Why is it Improtant to Understand Real Estate Liens?

real estate leins

A legal claim against an asset which is used to secure a loan and which must be paid when the property is sold. Liens can be structured in many different ways. In some cases, the creditor will have legal claim against an asset, but not actually hold it in possession, while in other cases the creditor will actually hold on to the asset until the debt is paid off. The former is a more common arrangement when the asset is productive, since the creditor would prefer that the asset be used to produce a stream of income to pay off debt rather than just held in possession and not used.

Types of Real Estate Liens: There are two main types of real estate liens: voluntary liens and involuntary liens.

Voluntary liens are created by a contract between the creditor and the debtor. The most common type is a mortgage, which is essentially a bank loan that is secured by the property itself. Banks give homebuyers sums of money in exchange for a promise to pay back that sum, with additional interest and costs, over a certain period of time.

The bank, of course, retains ultimate legal ownership of the property until the loan is paid off. Voluntary liens like mortgages are easily found and quantified; after all, you are most likely the person who agreed to its terms. At some point, you as the homeowner agreed to the terms of the mortgage and you (theoretically) have a plan for when you will pay it off and gain ownership of the property outright.
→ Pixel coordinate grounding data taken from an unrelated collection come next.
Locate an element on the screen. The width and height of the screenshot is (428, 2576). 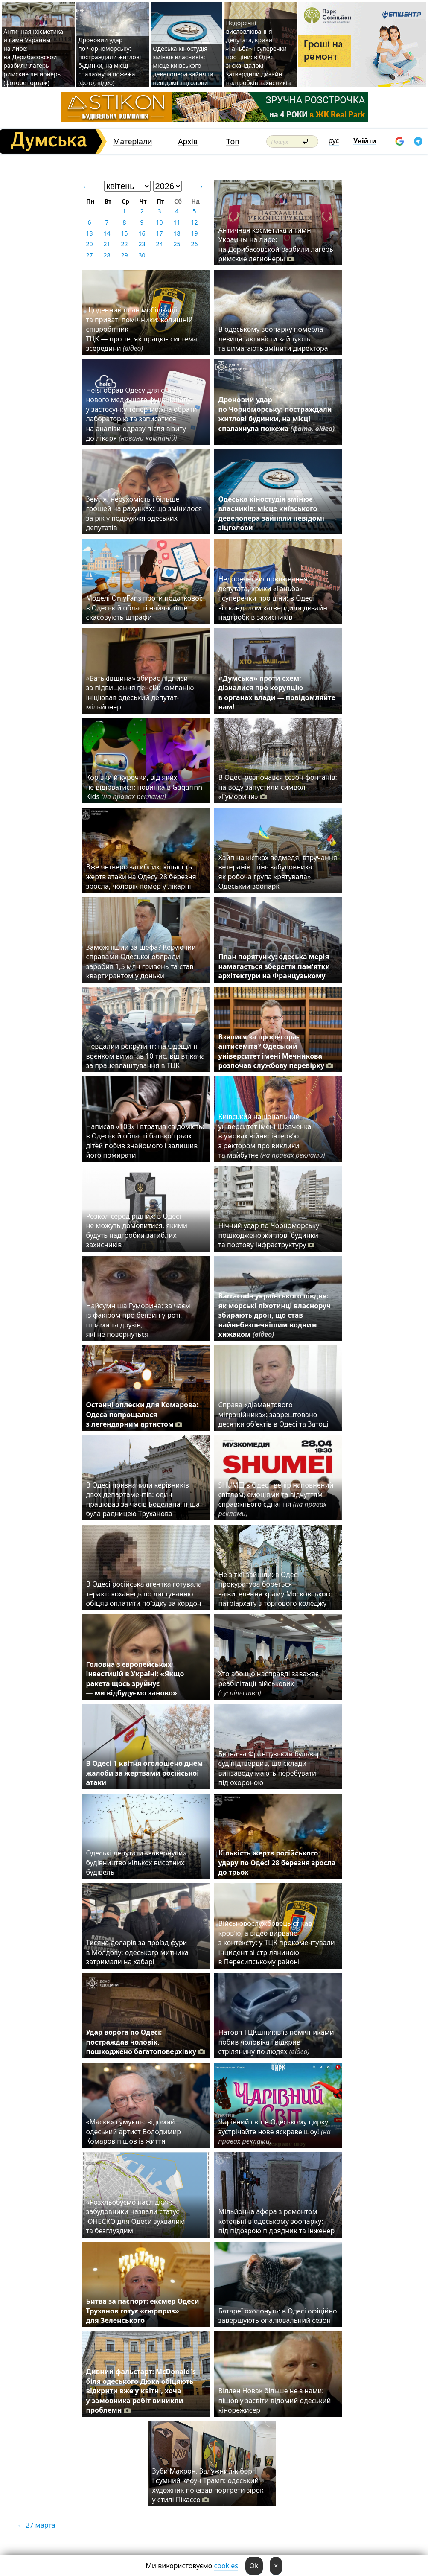 Написав «103» і втратив свідомість: в Одеській області батько трьох дітей побив знайомого і залишив його помирати is located at coordinates (145, 1141).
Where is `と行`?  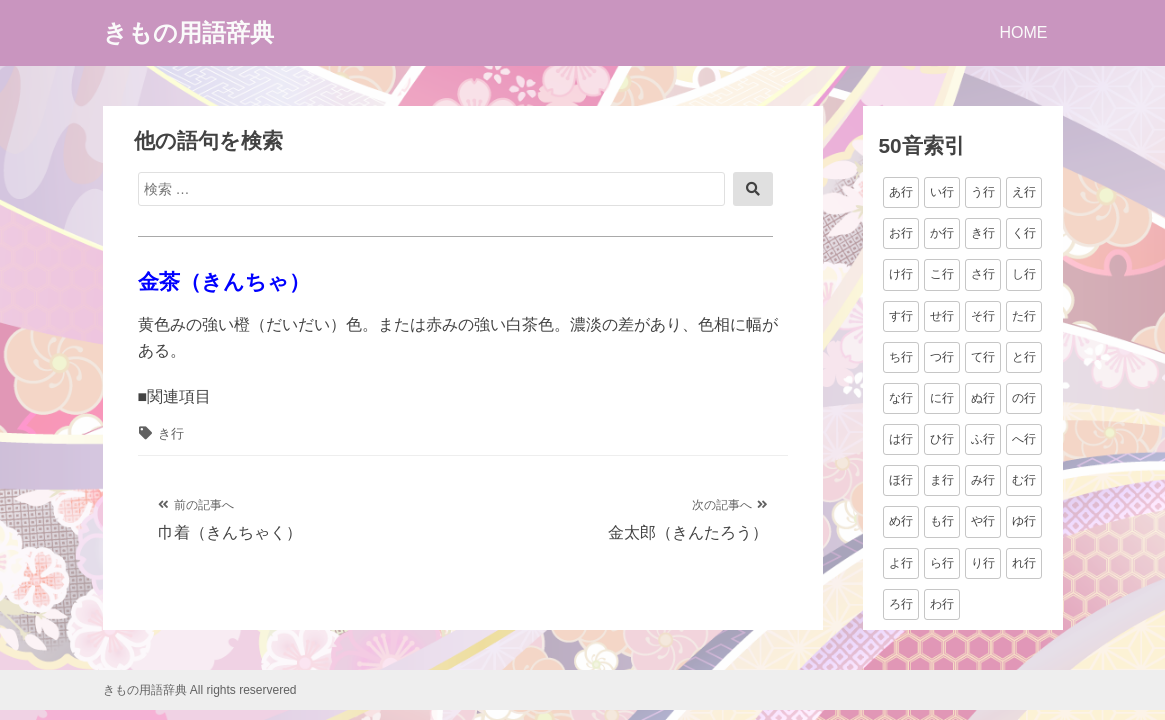 と行 is located at coordinates (1024, 357). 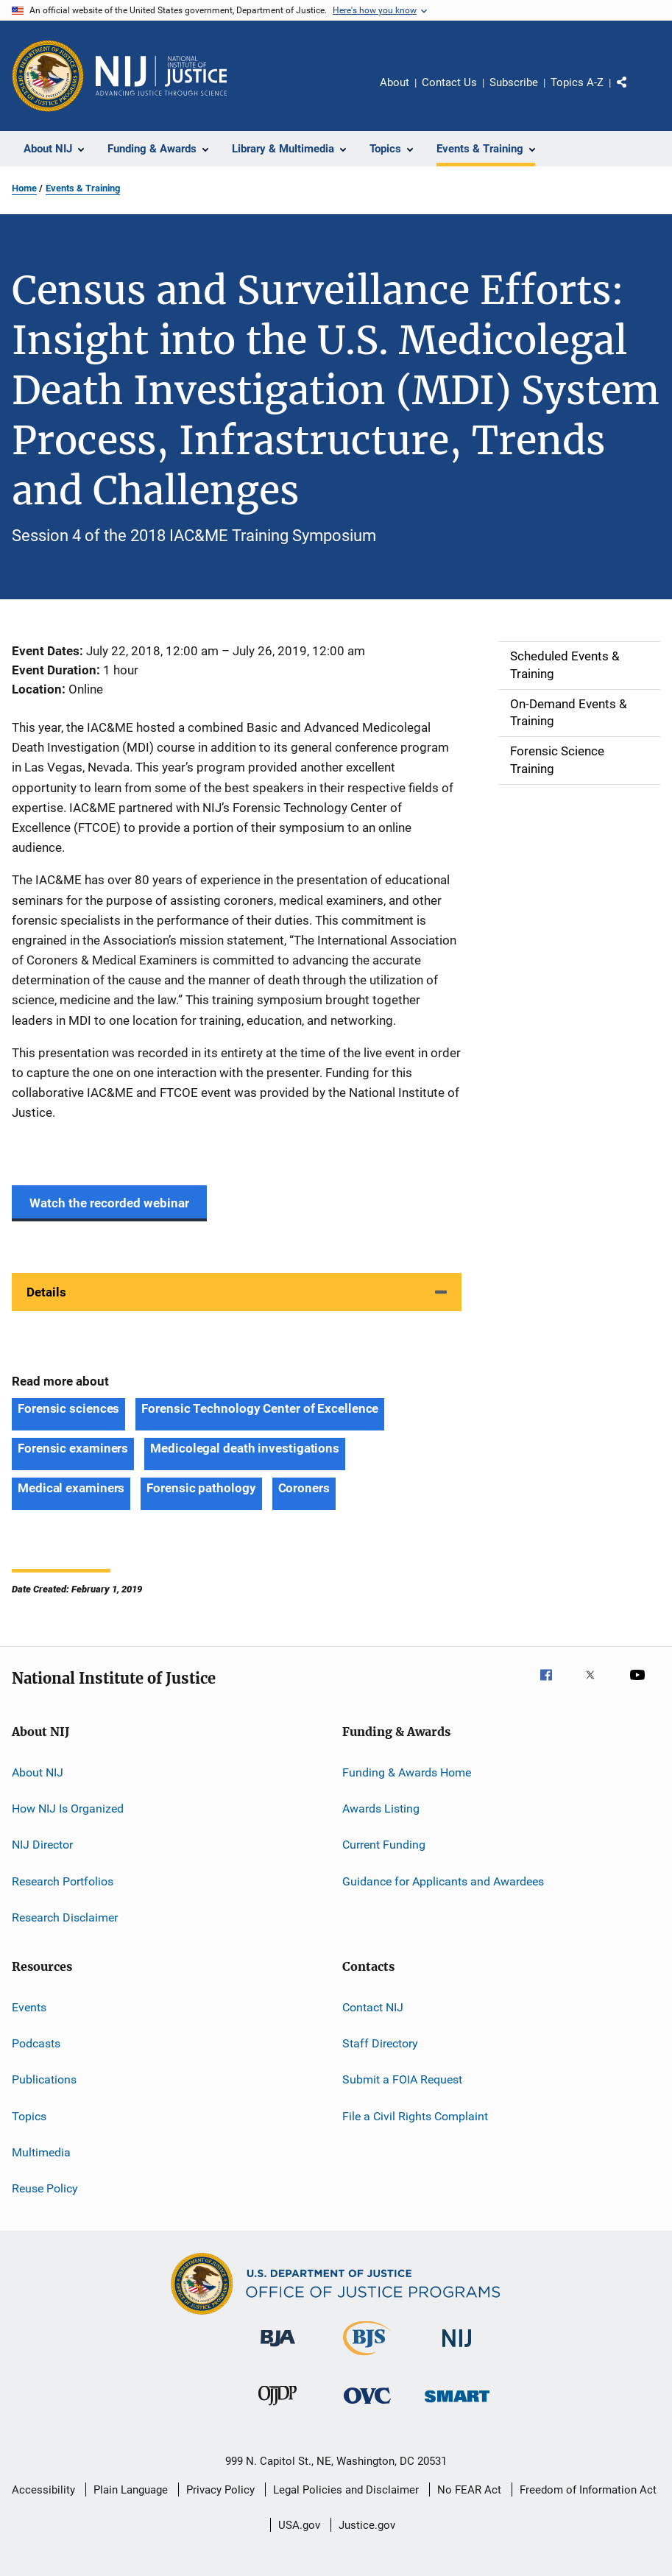  What do you see at coordinates (299, 2525) in the screenshot?
I see `USA.gov` at bounding box center [299, 2525].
Involuntary liens tend to be peskier, because they weren't created by the homeowner. Many of them are either tax liens or construction liens.

Tax liens are imposed by the federal, state, or local government based upon back property taxes that are due and owing against a particular parcel. Not only can these seriously impact your credit report, but until they're paid off, they hamper your ability to sell the property.

Construction liens are usually the result of unpaid renovations conducted on your property. As an example, imagine that you hire a contractor to re-landscape your backyard. You give the general contractor a sum of money to complete the job, which might include planting, installing a pool, and constructing a fence. The general contractor might, in turn, use some of that money to hire subcontractors to complete specific tasks (e.g., excavating the pool) or supply specific materials (e.g., stone walkway).

What happens if your general contractor fails to pay one of these subcontractors or suppliers? These subcontractors and suppliers are not in contract with you as the owner, meaning that they cannot sue you for breach of contract. However, they can file a lien on your property in the office of the county clerk. Typically, this would cause a dispute between you and your general contractor, and you would try to force the contractor to pay off the lien. But meanwhile, this lien (sometimes called a “mechanic’s lien”) represents a cloud on your title.

Other, less common involuntary liens include judgment liens, which are imposed to secure payment of a court judgment, and child support liens, which can be imposed based on unpaid child support. Both require court approval before they can be imposed on the homeowner.